At just after 7 minutes after hour, whether 7pm on the east coast, midnight GMT or early Friday morning in Asian trading, pound sterling plunged by more than 6%, in the span of 2 minutes although the bulk of the plunge took place in just 30 seconds: from 7:16 to 7:46, when the market became “disorderly” in technical parlance, or in simple terms, broke. And since earlier today the Bank of England mandated none other than the BIS (specifically the bank’s “Head of Foreign Exchange & Gold“, Benoit Gilson) to explain what happened, here is a place to start trying to reverse engineer the latest flash crash.

For the best forensic analysis piecing together what happened last night, we go to Citi’s Daniel Randall who tells the overnight story of the GBP, who also shows that the key pair involved in the selling was indeed cable… 

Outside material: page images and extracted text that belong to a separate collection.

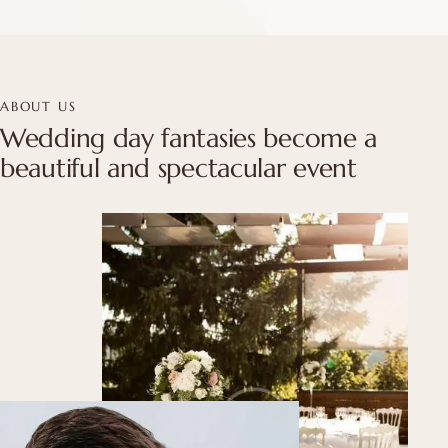
ABOUT US
Wedding day fantasies become a
beautiful and spectacular event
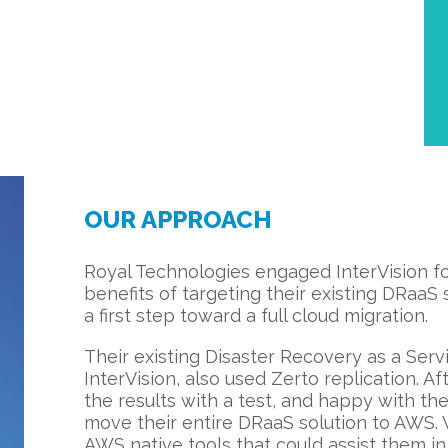
OUR APPROACH
Royal Technologies engaged InterVision f
benefits of targeting their existing DRaaS 
a first step toward a full cloud migration.
Their existing Disaster Recovery as a Servi
InterVision, also used Zerto replication. Aft
the results with a test, and happy with th
move their entire DRaaS solution to AWS.
AWS native tools that could assist them in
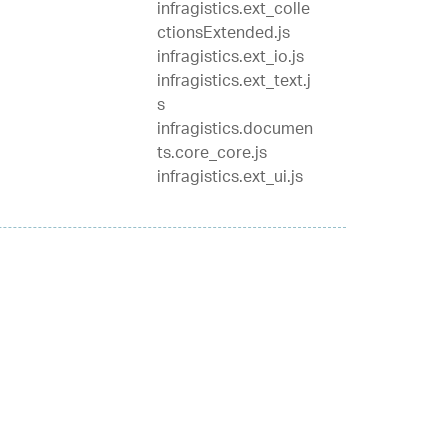
infragistics.ext_colle
ctionsExtended.js
infragistics.ext_io.js
infragistics.ext_text.j
s
infragistics.documen
ts.core_core.js
infragistics.ext_ui.js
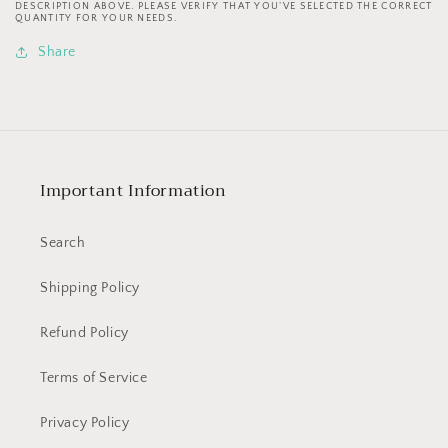
Cranny
Cranny
DESCRIPTION ABOVE. PLEASE VERIFY THAT YOU’VE SELECTED THE CORRECT
QUANTITY FOR YOUR NEEDS.
Cleaning
Cleaning
Tools
Tools
Share
TGQ140
TGQ140
Important Information
Search
Shipping Policy
Refund Policy
Terms of Service
Privacy Policy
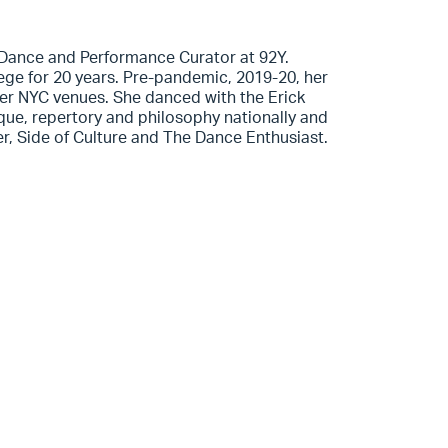
e Dance and Performance Curator at 92Y.
ege for 20 years. Pre-pandemic, 2019-20, her
r NYC venues. She danced with the Erick
e, repertory and philosophy nationally and
ter, Side of Culture and The Dance Enthusiast.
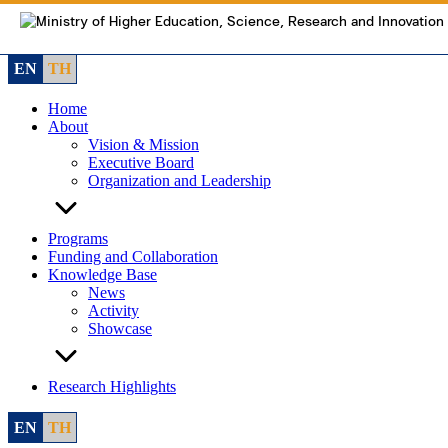
Skip
to
content
EN
TH
Home
About
Vision & Mission
Executive Board
Organization and Leadership
Programs
Funding and Collaboration
Knowledge Base
News
Activity
Showcase
Research Highlights
EN
TH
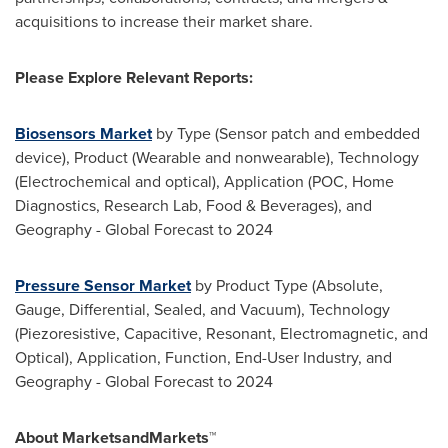
acquisitions to increase their market share.
Please Explore Relevant Reports:
Biosensors Market
by Type (Sensor patch and embedded
device), Product (Wearable and nonwearable), Technology
(Electrochemical and optical), Application (POC, Home
Diagnostics, Research Lab, Food & Beverages), and
Geography - Global Forecast to 2024
Pressure Sensor Market
by Product Type (Absolute,
Gauge, Differential, Sealed, and Vacuum), Technology
(Piezoresistive, Capacitive, Resonant, Electromagnetic, and
Optical), Application, Function, End-User Industry, and
Geography - Global Forecast to 2024
About MarketsandMarkets™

not EURGBP as some have speculated.

 

As Randall points out, while GBP interbank volumes when Cable sold off to below 1.20 overnight were comparable to those of the BoE rate decision on the surprise “hold” on July 14, 2016, the big difference was that GBP sold off to a low of 1.1491 traded, moving almost 10%, when it “only” moved 2% on the July, 14. What were the key liquidity traits seen?

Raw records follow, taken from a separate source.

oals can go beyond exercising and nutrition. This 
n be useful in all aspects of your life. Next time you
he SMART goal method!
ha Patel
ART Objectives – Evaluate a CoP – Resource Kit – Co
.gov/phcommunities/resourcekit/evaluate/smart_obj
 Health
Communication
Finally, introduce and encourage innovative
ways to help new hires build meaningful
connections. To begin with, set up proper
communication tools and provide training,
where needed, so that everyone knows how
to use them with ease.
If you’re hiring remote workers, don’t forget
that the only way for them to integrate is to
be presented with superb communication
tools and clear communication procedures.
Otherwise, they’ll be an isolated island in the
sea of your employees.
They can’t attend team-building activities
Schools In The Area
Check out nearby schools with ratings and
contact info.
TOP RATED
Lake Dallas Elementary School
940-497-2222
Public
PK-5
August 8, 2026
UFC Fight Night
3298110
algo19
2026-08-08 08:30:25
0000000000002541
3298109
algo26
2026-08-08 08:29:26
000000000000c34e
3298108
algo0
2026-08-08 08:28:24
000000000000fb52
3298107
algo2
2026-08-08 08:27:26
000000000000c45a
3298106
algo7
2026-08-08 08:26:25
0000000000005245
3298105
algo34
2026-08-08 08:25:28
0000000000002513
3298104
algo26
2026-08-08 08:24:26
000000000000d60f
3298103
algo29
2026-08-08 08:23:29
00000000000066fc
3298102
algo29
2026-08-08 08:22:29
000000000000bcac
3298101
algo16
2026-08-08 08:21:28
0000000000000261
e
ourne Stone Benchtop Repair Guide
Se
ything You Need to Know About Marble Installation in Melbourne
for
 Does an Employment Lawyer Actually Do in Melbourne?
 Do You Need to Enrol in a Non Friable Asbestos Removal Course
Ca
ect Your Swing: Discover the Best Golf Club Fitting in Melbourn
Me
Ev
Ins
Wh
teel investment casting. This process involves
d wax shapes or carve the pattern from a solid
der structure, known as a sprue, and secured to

Price difference between GBPUSD trades in the primary market is usually 1 to 2 pips, however overnight, we saw this spike to over 50 pips up to over 600 pips.

This means that individual trades were over 50 pips apart, e.g. 1.2500 given, then 1.2450 given as the next trade, with there being vacuums of liquidity in between.

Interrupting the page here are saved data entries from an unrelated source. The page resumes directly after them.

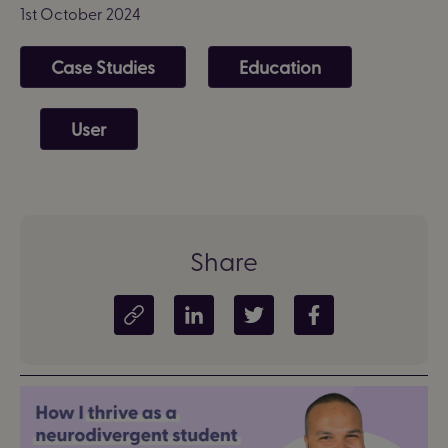
1st October 2024
Case Studies
Education
User
Share
Copy article link
Share on LinkedIn
Share on Twitter
Share on Facebook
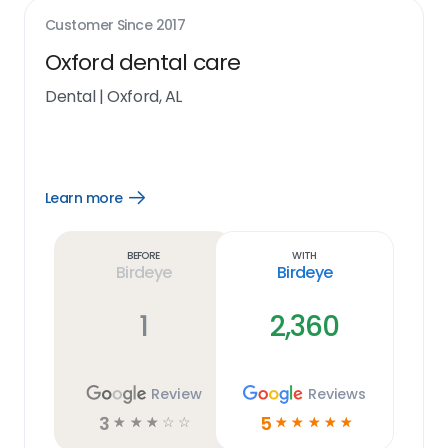
Customer Since
2017
Oxford dental care
Dental
|
Oxford, AL
Learn more
Open
Learn
more
link
Before
With
Birdeye
Birdeye
1
2,360
Review
Reviews
3
5
☆
☆
☆
☆
☆
☆
☆
☆
☆
☆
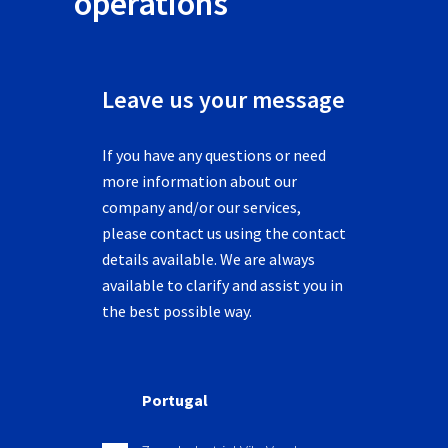
operations
Leave us your message
If you have any questions or need
more information about our
company and/or our services,
please contact us using the contact
details available. We are always
available to clarify and assist you in
the best possible way.
Portugal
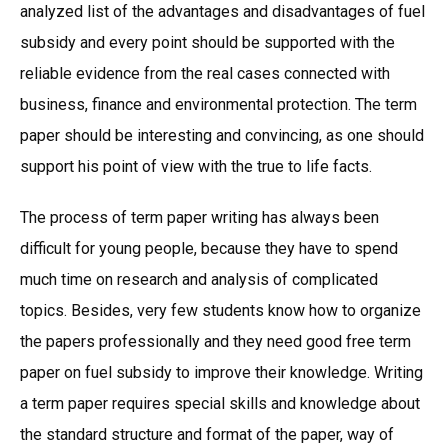
analyzed list of the advantages and disadvantages of fuel
subsidy and every point should be supported with the
reliable evidence from the real cases connected with
business, finance and environmental protection. The term
paper should be interesting and convincing, as one should
support his point of view with the true to life facts.
The process of term paper writing has always been
difficult for young people, because they have to spend
much time on research and analysis of complicated
topics. Besides, very few students know how to organize
the papers professionally and they need good free term
paper on fuel subsidy to improve their knowledge. Writing
a term paper requires special skills and knowledge about
the standard structure and format of the paper, way of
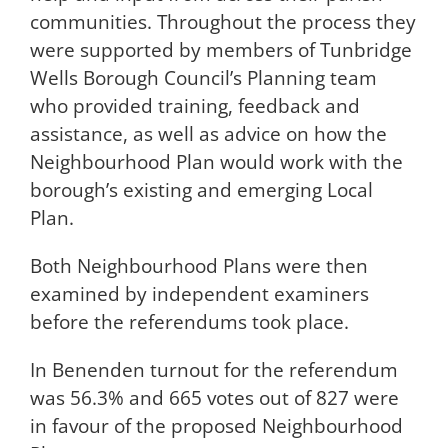
communities. Throughout the process they
were supported by members of Tunbridge
Wells Borough Council’s Planning team
who provided training, feedback and
assistance, as well as advice on how the
Neighbourhood Plan would work with the
borough’s existing and emerging Local
Plan.
Both Neighbourhood Plans were then
examined by independent examiners
before the referendums took place.
In Benenden turnout for the referendum
was 56.3% and 665 votes out of 827 were
in favour of the proposed Neighbourhood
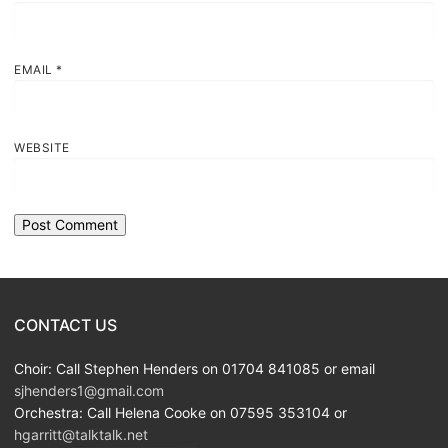
EMAIL
*
WEBSITE
CONTACT US
Choir: Call Stephen Henders on 01704 841085 or email
sjhenders1@gmail.com
Orchestra: Call Helena Cooke on 07595 353104 or
hgarritt@talktalk.net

This was driven by the very large bid/offer spread in the interbank market at the time.

The below chart shows trade price differences as well as primary market bid/offer spread which blew out to 10 big figures maximum

The chart underneath gives high resolution around the move, which occurred over 50 seconds.

The first 10 seconds of the move we have smaller quick price moves lower but after this we see the primary market go two big figures wide.

As Citi points out, we have seen this on several occasions in the past, think August 24, 2015, and “could be associated with the high frequency market making interest leaving the primary market.”

Not could, is.

Net flows we saw during this time period were also important and were similar as seen during the USDZAR move in January and also on the pre-referendum overnight two big figure spike in GBPUSD. While the market was still “intact” as per the chart above, we saw a large retail net selling flow, which is probably associated with stop losses. Unfortunately, it would appear that these continue stopping out, no matter what the rate, which can create large volatility when two-way prices are no longer intact as shown in the red circle above.

 

As a whole, whilst retail were net sellers, we net overall buying interest of GBP, mainly from the leveraged segment.

As Citi concludes:

“as we can see, execution technique is key, blunt aggression into the market can cause large impact, but if one spaces out orders and treats liquidity appropriately, then one can achieve a reasonable execution.”

Translation: stay the hell out of the FX market, and just wait for more such flash crashes to occur, either buying at the trough when the algo selling is exhausted, or shorting/selling at the top, then quickly take profits, rinse and repeat. As an earlier chart from Citi showed, you will have numerous opportunities in the months ahead to do just that.